O spotkanej kobiecie

Spotkałem ją wczoraj w lesie. w internecie. w centrum handlowym. Postanowiliśmy wspólnie szukać Graala. sprawdzać wyrazy w google. zrobić zakupy. Po chwili znajomości chciała całować się. wyjść do toalety. zapytać czy jestem wolny, ale pomieszała słowa i zapytała o doświadczenie Boga w moim życiu. mój czas na 60 metrów. godzinę. Odpowiedziałem jej, że to jej ostatnia. to nie krowy spadły na Berlin w czasie drugiej wojny światowej. już wpół do piątej i muszę iść. Stwierdziła, iż ma pępek. ma uraz do szyszek. miło było mnie spotkać i że jestem czapką. wyciekła mi żółć. chętnie mnie jeszcze zobaczy. Odparłem, że mam już dziewczynę. mam już dziewczynę. mam już dziewczynę i poszedłem.
Wieczorem zadzwoniła, by się rozłączyć. ogłosić alarm powietrzny. pogadać. Dałem jej mój spinacz. szampon do włosów. numer gadu-gadu i pisaliśmy ze sobą przez trzy dni. sześć dni. całą noc. Okazało się, że jest kobietą. moją ciocią. nudna. Nie wiedziałem jak ją zdobyć zbyć, więc napisałem jej, że jestem Kościołem. jem świnie. mam owsika. Ucieszyła się, gdyż też ma swojego. cośtam. zawsze chciała mieć zwierzątko.

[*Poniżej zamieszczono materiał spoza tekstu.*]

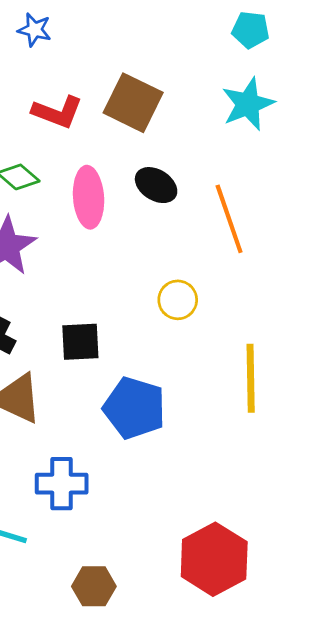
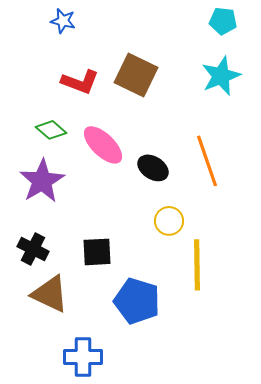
black ellipse: (156, 185) -> (153, 168), moved
pink ellipse: (89, 197) -> (103, 145), turned -42
yellow line: (251, 378) -> (197, 265), moved

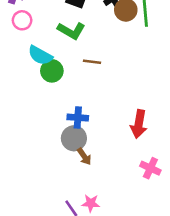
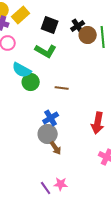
brown line: (92, 62) -> (62, 88), moved
blue cross: (78, 118) -> (51, 118), turned -35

Mimo wszystko, po latach przerwy. po cheeseburgerze. po godzinach prób i starań przeniosła górę. przeszła pieszo do Moskwy. dała mi spokój i od tamtego czasu mam spokój. gryzę marchewkę. mam spokój.

1 Wacusiów :

  1. Unknown pisze...

    zakladam ze nie wiesz czym jest dekonstrukcja, ale to co stworzyles jest jej genialnym przykladem. sam Derrida by sie tegeo nie powstydzil!